Fit the ACTGAN model to the provided data. Prior to fitting, specific auto-detection of data types will be done if the provided data is a DataFrame.

sample(*args, **kwargs)

Sample rows from this table.

Parameters:
  • num_rows (int) – Number of rows to sample. This parameter is required.

  • randomize_samples (bool) – Whether or not to use a fixed seed when sampling. Defaults to True.

  • max_tries_per_batch (int) – Number of times to retry sampling until the batch size is met. Defaults to 100.

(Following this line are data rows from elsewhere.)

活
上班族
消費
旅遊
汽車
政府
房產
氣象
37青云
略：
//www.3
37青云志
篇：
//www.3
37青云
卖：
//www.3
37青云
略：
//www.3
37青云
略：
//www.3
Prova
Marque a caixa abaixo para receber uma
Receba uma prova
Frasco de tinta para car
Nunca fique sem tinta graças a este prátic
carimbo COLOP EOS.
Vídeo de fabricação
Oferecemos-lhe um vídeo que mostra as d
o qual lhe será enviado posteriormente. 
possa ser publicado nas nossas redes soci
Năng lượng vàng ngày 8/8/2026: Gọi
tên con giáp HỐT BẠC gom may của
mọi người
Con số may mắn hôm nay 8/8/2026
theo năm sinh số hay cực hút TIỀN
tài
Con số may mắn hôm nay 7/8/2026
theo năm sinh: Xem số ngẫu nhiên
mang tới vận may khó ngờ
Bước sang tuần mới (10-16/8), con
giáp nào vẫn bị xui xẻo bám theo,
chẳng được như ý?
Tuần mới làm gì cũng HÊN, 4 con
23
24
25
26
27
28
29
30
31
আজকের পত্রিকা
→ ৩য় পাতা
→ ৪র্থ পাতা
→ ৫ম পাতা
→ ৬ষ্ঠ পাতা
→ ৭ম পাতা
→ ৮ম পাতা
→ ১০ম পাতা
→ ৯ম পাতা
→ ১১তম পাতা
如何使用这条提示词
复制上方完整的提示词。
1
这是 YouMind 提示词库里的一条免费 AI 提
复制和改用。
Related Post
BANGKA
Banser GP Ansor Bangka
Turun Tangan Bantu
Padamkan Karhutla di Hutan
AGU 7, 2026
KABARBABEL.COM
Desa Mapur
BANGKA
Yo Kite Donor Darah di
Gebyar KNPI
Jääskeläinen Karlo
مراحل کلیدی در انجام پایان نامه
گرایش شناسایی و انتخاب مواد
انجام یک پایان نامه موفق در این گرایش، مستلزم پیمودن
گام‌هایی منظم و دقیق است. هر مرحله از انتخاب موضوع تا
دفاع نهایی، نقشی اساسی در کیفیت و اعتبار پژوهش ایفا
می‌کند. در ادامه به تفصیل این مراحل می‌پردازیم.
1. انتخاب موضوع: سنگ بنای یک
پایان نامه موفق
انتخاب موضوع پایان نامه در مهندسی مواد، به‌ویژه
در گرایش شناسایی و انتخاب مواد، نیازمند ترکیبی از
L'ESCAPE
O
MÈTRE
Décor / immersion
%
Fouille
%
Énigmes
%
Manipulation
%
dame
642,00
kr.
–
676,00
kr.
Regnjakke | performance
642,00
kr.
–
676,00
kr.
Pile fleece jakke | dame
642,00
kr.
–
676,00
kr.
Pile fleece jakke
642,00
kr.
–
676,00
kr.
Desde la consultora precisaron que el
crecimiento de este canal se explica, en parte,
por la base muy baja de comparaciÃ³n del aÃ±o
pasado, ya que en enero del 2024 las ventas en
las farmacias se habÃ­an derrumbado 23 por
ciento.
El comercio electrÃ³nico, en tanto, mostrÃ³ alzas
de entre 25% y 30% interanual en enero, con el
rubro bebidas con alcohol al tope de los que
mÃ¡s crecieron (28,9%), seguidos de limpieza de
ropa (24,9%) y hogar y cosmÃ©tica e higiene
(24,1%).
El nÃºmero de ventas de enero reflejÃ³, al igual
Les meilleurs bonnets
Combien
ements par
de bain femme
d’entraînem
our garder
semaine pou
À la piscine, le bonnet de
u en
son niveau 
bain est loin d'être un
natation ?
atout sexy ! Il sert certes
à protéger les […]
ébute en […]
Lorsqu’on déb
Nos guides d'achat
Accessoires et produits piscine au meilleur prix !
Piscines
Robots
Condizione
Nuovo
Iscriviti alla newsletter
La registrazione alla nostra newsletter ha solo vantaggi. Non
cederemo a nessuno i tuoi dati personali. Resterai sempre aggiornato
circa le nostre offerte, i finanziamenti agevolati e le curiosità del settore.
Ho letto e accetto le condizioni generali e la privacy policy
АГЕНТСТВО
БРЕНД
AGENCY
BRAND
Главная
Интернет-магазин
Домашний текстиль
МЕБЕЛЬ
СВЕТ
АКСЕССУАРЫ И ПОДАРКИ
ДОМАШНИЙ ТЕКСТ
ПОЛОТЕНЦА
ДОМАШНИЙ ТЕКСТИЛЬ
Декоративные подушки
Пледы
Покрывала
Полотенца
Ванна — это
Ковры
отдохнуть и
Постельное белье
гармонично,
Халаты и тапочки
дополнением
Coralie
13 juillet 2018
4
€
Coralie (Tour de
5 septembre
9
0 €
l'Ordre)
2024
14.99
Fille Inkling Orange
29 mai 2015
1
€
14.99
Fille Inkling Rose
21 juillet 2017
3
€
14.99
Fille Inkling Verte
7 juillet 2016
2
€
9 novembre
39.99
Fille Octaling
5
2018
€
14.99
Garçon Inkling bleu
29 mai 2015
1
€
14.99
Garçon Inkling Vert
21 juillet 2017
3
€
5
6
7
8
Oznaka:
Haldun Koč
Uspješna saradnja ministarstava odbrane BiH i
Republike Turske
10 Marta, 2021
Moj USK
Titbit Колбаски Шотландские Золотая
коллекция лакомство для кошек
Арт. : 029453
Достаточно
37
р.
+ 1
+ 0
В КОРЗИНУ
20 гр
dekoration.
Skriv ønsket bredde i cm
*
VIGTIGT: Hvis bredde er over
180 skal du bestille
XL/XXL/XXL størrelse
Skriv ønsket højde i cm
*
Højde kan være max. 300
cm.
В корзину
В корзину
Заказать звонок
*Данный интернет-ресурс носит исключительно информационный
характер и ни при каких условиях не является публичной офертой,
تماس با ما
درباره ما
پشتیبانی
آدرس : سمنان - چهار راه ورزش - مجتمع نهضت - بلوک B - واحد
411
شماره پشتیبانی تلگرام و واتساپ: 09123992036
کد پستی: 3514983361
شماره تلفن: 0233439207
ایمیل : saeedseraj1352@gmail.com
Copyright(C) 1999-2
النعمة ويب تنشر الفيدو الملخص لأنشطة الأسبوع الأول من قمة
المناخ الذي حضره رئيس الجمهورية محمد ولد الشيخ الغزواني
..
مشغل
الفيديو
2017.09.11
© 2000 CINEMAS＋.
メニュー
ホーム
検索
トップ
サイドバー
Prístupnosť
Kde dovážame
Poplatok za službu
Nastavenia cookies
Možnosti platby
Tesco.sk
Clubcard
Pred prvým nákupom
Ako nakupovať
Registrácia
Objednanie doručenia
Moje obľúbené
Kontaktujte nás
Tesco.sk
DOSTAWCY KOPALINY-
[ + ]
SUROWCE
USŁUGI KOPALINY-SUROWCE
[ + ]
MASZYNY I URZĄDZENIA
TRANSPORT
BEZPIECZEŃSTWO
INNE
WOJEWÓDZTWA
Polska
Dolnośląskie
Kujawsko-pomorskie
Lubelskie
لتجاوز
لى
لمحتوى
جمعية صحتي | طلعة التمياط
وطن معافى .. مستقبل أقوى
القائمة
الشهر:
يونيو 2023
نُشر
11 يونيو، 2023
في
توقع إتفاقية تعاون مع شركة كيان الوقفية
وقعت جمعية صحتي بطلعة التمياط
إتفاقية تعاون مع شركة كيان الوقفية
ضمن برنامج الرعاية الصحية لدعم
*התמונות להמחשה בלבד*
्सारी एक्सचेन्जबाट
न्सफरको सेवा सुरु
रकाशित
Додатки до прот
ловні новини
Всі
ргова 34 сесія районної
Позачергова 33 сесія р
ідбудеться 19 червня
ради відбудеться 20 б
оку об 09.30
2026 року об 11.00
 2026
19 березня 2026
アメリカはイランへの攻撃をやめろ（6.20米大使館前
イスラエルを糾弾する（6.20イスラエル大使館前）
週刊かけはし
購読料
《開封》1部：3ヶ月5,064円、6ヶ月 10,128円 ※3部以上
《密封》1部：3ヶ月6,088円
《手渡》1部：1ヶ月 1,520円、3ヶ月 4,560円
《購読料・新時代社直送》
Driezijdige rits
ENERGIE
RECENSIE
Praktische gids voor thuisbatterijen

  • batch_size (int or None) – The batch size to sample. Defaults to num_rows, if None.

  • output_file_path (str or None) – The file to periodically write sampled rows to. If None, does not write rows anywhere.

  • conditions – Deprecated argument. Use the sample_conditions method with sdv.sampling.Condition objects instead.

Returns:

Sampled data.

Return type:

pandas.DataFrame

sample_remaining_columns(*args, **kwargs)

Sample rows from this table.

Parameters:
  • known_columns (pandas.DataFrame) – A pandas.DataFrame with the columns that are already known. The output is a DataFrame such that each row in the output is sampled conditionally on the corresponding row in the input.

  • max_tries_per_batch (int) – Number of times to retry sampling until the batch size is met. Defaults to 100.

  • batch_size (int) – The batch size to use per sampling call.

  • randomize_samples (bool) – Whether or not to use a fixed seed when sampling. Defaults to True.

  • output_file_path (str or None) – The file to periodically write sampled rows to. Defaults to a temporary file, if None.

Returns:

Sampled data.

Return type:

pandas.DataFrame

Raises:
  • ConstraintsNotMetError – If the conditions are not valid for the given constraints.

  • ValueError – If any of the following happens: * any of the conditions’ columns are not valid. * no rows could be generated.

Complex datastructures for ACTGAN

class gretel_synthetics.actgan.structures.ColumnIdInfo(discrete_column_id: 'int', column_id: 'int', value_id: 'np.ndarray')
class gretel_synthetics.actgan.structures.ColumnTransformInfo(column_name: 'str', column_type: 'ColumnType', transform: 'BaseTransformer', encodings: 'List[ColumnEncoding]')
class gretel_synthetics.actgan.structures.ColumnType(value)

An enumeration.

class gretel_synthetics.actgan.structures.ConditionalVectorType(value)

An enumeration.

class gretel_synthetics.actgan.structures.EpochInfo(epoch: int, loss_g: float, loss_d: float, loss_r: float)

When creating a model such as ACTGAN if the epoch_callback attribute is set to a callable, then after each epoch the provided callable will be called with an instance of this class as the only argument.